Saved data entries
○ ○ ○ ○ ○ ○ ○

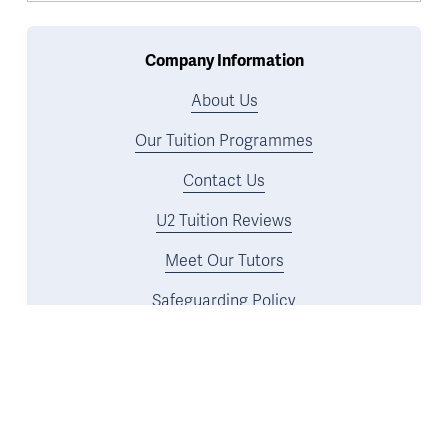
Company Information
About Us
Our Tuition Programmes
Contact Us
U2 Tuition Reviews
Meet Our Tutors
Safeguarding Policy
Tuition Programmes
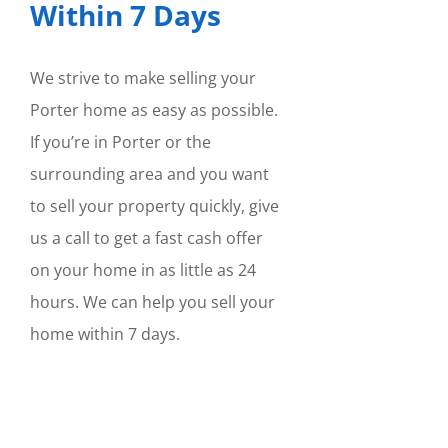
Within 7 Days
We strive to make selling your
Porter home as easy as possible.
If you’re in Porter or the
surrounding area and you want
to sell your property quickly, give
us a call to get a fast cash offer
on your home in as little as 24
hours. We can help you sell your
home within 7 days.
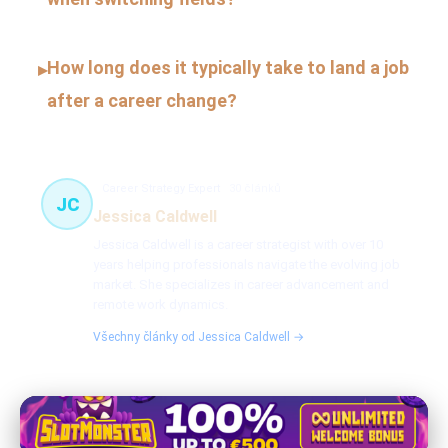
How long does it typically take to land a job
▸
after a career change?
Career Strategy Expert
30 článků
JC
Jessica Caldwell
Jessica Caldwell is a career strategist with over 10
years helping professionals navigate the evolving job
market. She specializes in career advancement and
remote work dynamics.
Všechny články od Jessica Caldwell →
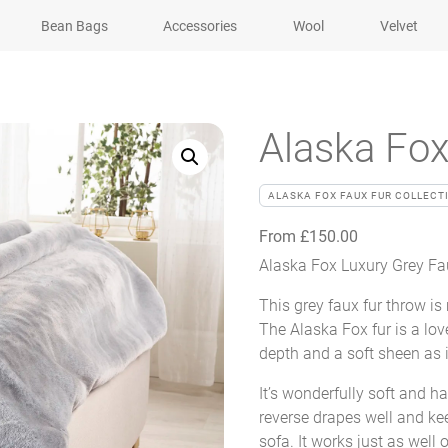
Bean Bags
Accessories
Wool
Velvet
Alaska Fox
ALASKA FOX FAUX FUR COLLECT
From
£
150.00
Alaska Fox Luxury Grey Fau
This grey faux fur throw is
The Alaska Fox fur is a love
depth and a soft sheen as i
It’s wonderfully soft and ha
reverse drapes well and kee
sofa. It works just as well 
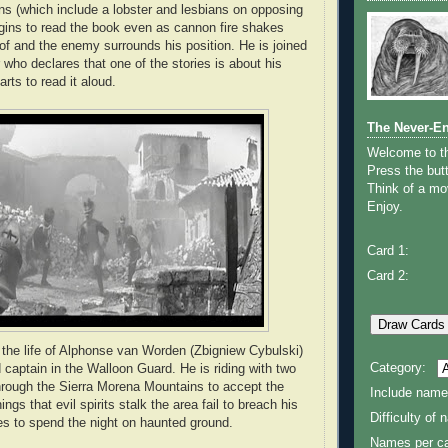
ions (which include a lobster and lesbians on opposing
gins to read the book even as cannon fire shakes
oof and the enemy surrounds his position. He is joined
 who declares that one of the stories is about his
arts to read it aloud.
The Never-E
Welcome to 
Press the butt
Think of a mov
Enjoy.
Card 1:
Card 2:
o the life of Alphonse van Worden (Zbigniew Cybulski)
Category:
 captain in the Walloon Guard. He is riding with two
rough the Sierra Morena Mountains to accept the
Include name
gs that evil spirits stalk the area fail to breach his
Difficulty of
es to spend the night on haunted ground.
Names per ca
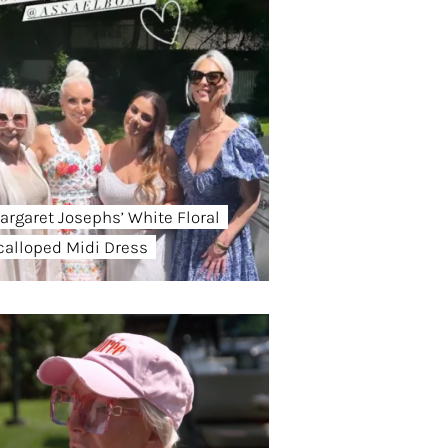
argaret Josephs’ White Floral
calloped Midi Dress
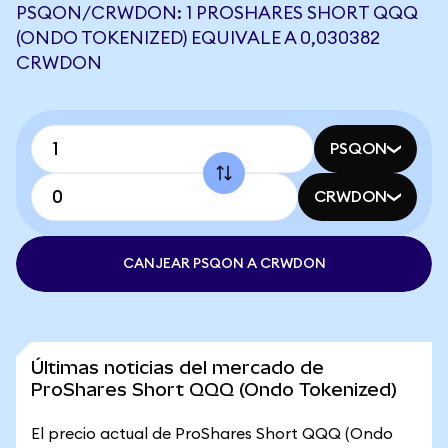
PSQON/CRWDON: 1 PROSHARES SHORT QQQ
(ONDO TOKENIZED) EQUIVALE A 0,030382
CRWDON
PSQON
CRWDON
CANJEAR PSQON A CRWDON
Últimas noticias del mercado de
ProShares Short QQQ (Ondo Tokenized)
El precio actual de ProShares Short QQQ (Ondo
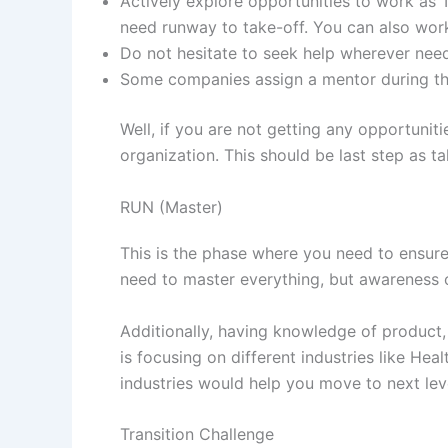
Actively explore opportunities to work as 
need runway to take-off. You can also wor
Do not hesitate to seek help wherever need
Some companies assign a mentor during thi
Well, if you are not getting any opportuniti
organization. This should be last step as 
RUN (Master)
This is the phase where you need to ensure
need to master everything, but awareness o
Additionally, having knowledge of product, 
is focusing on different industries like He
industries would help you move to next lev
Transition Challenge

○ ○ ○ ○ ○ ○ ○

Exercise prompt :: An exact copy of the lines above from the one with "market. She specializes" up to and including the one with "need runway to take-off. You can also wor" is required; reproduce only those lines, omitting all pictures.

Result of the task ::
market. She specializes in career advancement and
remote work dynamics.
Všechny články od Jessica Caldwell →
Bean Bags
Accessories
Wool
Velvet
Alaska Fox
ALASKA FOX FAUX FUR COLLECT
From
£
150.00
Alaska Fox Luxury Grey Fau
This grey faux fur throw is
The Alaska Fox fur is a love
depth and a soft sheen as i
It’s wonderfully soft and ha
reverse drapes well and kee
sofa. It works just as well 
ions (which include a lobster and lesbians on opposing
gins to read the book even as cannon fire shakes
oof and the enemy surrounds his position. He is joined
 who declares that one of the stories is about his
arts to read it aloud.
The Never-E
Welcome to 
Press the butt
Think of a mov
Enjoy.
Card 1:
Card 2:
o the life of Alphonse van Worden (Zbigniew Cybulski)
Category:
 captain in the Walloon Guard. He is riding with two
rough the Sierra Morena Mountains to accept the
Include name
gs that evil spirits stalk the area fail to breach his
Difficulty of
es to spend the night on haunted ground.
Names per ca
argaret Josephs’ White Floral
calloped Midi Dress
PSQON/CRWDON: 1 PROSHARES SHORT QQQ
(ONDO TOKENIZED) EQUIVALE A 0,030382
CRWDON
PSQON
CRWDON
CANJEAR PSQON A CRWDON
Últimas noticias del mercado de
ProShares Short QQQ (Ondo Tokenized)
El precio actual de ProShares Short QQQ (Ondo
Actively explore opportunities to work as 
need runway to take-off. You can also wor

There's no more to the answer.